Name: Kimi K2.5
Author: Moonshot AI

TL;DR

1 trillion total parameters / 32B active per token MoE with 384 experts (8 active per token) across 61 layers
Native multimodal via MoonViT-3D (400M parameter vision encoder) - processes images and video at native resolution with 4x temporal compression
Agent Swarm trained with PARL (Parallel-Agent Reinforcement Learning) - coordinates up to 100 sub-agents across 1,500 steps, reducing end-to-end runtime by 80%
Best-in-class open-weight math: AIME 2025 96.1%, HMMT 95.4%, GPQA Diamond 87.6%
Strong agentic scores: SWE-bench Verified 76.8%, BrowseComp 78.4% (Agent Swarm), OSWorld 63.3%

Overview

Kimi K2.5 is Moonshot AI's flagship open-weight model, released on January 27, 2026. It extends the Kimi K2 base through continual pretraining on roughly 15 trillion mixed visual and text tokens, producing a natively multimodal system that handles text, images, and video without bolted-on adapters. The architecture runs 1 trillion total parameters through a Mixture-of-Experts design with 384 experts across 61 layers, activating only 32 billion parameters and 8 experts per token. The result is a model that competes with the proprietary frontier on reasoning, coding, and agentic tasks while remaining open-weight under a modified MIT license.

The headline capability is Agent Swarm - a self-directed multi-agent coordination system trained with PARL (Parallel-Agent Reinforcement Learning). Instead of running tasks sequentially, K2.5 learns to decompose complex goals into parallel subtasks executed by up to 100 frozen sub-agents simultaneously. This is not a wrapper or scaffolding - parallelism is a learned skill baked into the model weights. On BrowseComp, Agent Swarm mode pushes K2.5 from 60.6% (single-agent) to 78.4%, closing the gap with Claude Opus 4.6's 84.0%. On complex web research tasks, the swarm approach reduces minimum critical steps by 3-4.5x compared to single-agent execution.

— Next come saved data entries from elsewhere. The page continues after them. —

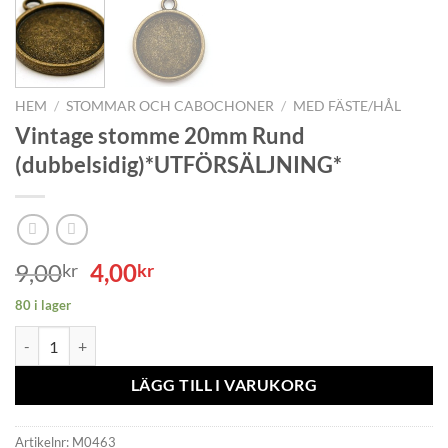
HEM
/
STOMMAR OCH CABOCHONER
/
MED FÄSTE/HÅL
Vintage stomme 20mm Rund
(dubbelsidig)*UTFÖRSÄLJNING*
Det
Det
9,00
4,00
kr
kr
ursprungliga
nuvarande
80 i lager
priset
priset
Vintage stomme 20mm Rund (dubbelsidig)*UTFÖRSÄLJNING* mängd
var:
är:
9,00kr.
4,00kr.
LÄGG TILL I VARUKORG
Artikelnr:
M0463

The math and reasoning numbers are genuinely exceptional. AIME 2025 at 96.1% beats every other open-weight model and most proprietary ones - only Gemini 3.1 Pro is competitive at that tier. GPQA Diamond at 87.6% and MMLU-Pro at 87.1% put K2.5 firmly in frontier territory. On coding, SWE-bench Verified at 76.8% trails Claude Opus 4.6's 80.8% but beats DeepSeek V3.2's 73.1% and most other open-weight alternatives. LiveCodeBench v6 at 85.0% confirms the coding strength holds on fresh evaluations.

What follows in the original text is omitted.